Leonora vista da Max

Quella di Leonora continua così: scappa in Spagna e viene internata in manicomio con corredo di elettroshock o terapie simili. Quando ne esce scappa di nuovo, perché il padre vorrebbe spedirla in Sudafrica e rinchiuderla in un’altra casa di cura. Lei invece se ne fugge in Portogallo dove, grazie a un matrimonio di convenienza con il poeta messicano Renato Leduc, conosciuto a Parigi a casa di Picasso e ritrovato in un ufficio dell’ambasciata di quel paese lontano, ottiene il passaporto per lo stesso continente dove si è trasferito Max Ernst. E così eccola in Messico, in una terra dall’immaginario tanto simile al suo. Qui comincia una nuova vita, forse persino felice, soprattutto quando incontra il terzo marito, il fotografo ungherese e manager Emerico Weisz, detto Chiki, amico di Robert Capa, dal quale ha due figli. La loro casa diventa punto d’incontro di artisti messicani ed europei scappati durante la guerra. Fra loro Leonora stringe una grande amicizia con la pittrice spagnola Remedios Varo, presente anche lei alla Biennale di Venezia di quest’anno. Avevano in comune, oltre alla passione artistica,  l’interesse per l’esoterismo. È Remedios il modello di Carmella nel Cornetto acustico. Carmella che legge le carte e prevede il futuro, Carmella a cui Carrington affida questa considerazione: «Gli uomini sono molto difficili da capire. Speriamo che muoiano tutti assiderati. Sono sicura che sarebbe molto gradevole e salutare per gli esseri umani non subire nessuna autorità di nessun genere. Sarebbero costretti a pensare da soli, invece di farsi sempre dire che cosa fare dalla pubblicità, dal cinema, dai poliziotti e dai parlamentari». In Messico Carrington riprende anche a scrivere le sue storie pazze (alcuni racconti pieni di cani che ballano, vecchie che si azzuffano, cavalli imbizzarriti e altre favolose creature, sono raccolti in La debuttante, sempre Adelphi). E dipinge quadri visionari e scolpisce grandi sculture dove anomali coccodrilli si alternano a giganteschi uccelli o a donne dalla testa di gatto. «Scrivere, dipingere sono per me strumenti per viaggiare; anche se non sempre so dove sto andando o cosa questo viaggio significhi» ha detto della sua opera. E in America, a New York rivide pure il suo grande amore, Max Ernst, risposatosi ancora una volta con la molto più giovane scultrice Dorothea Tanning. Ma niente degli antichi furori erotici, che si sappia, si riaccese fra loro.

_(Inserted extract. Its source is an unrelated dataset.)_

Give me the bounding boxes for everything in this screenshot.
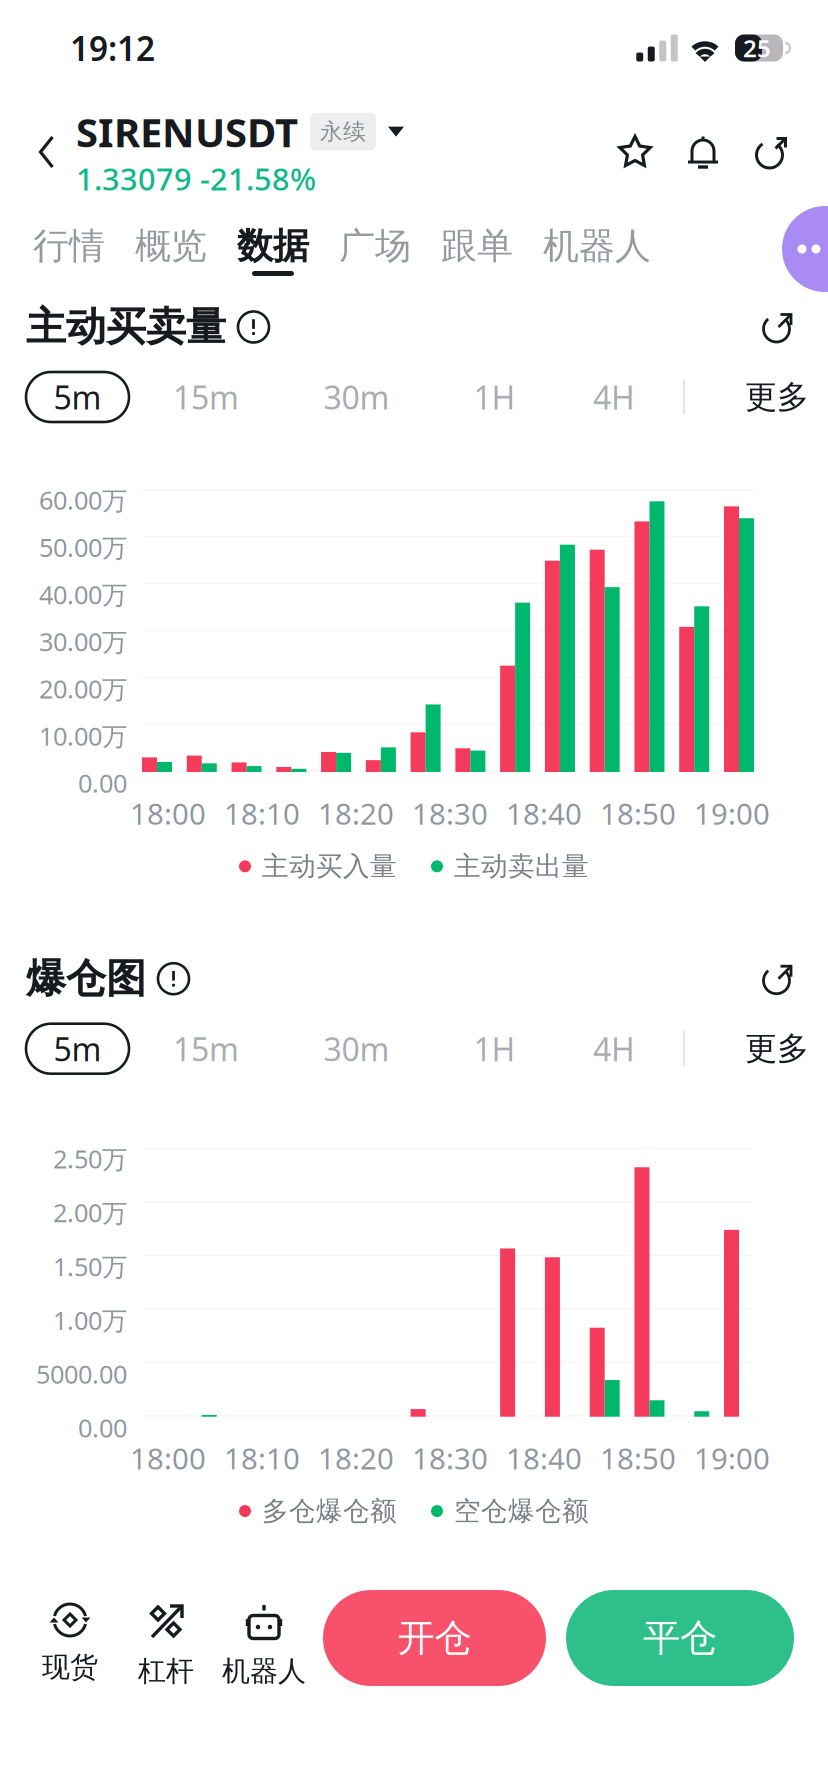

Nel 1963 le fu commissionata dal governo messicano la creazione di un murale per il museo antropologico della capitale. Dedicò l’opera a  El Mundo Magico de los Mayas e per realizzarla visitò il Chiapas, nelle sue zone più selvatiche e antiche alla ricerca delle origini e degli usi e costumi delle antiche popolazioni. Il risultato è una pittura in cui elementi realistici di quella remota parte della terra sono evocati attraverso il consueto filtro magico e visionario che si sposa perfettamente con l’immaginario artistico di quella zona.

È morta a Città del Messico il 25 maggio del 2011a novantaquattro anni.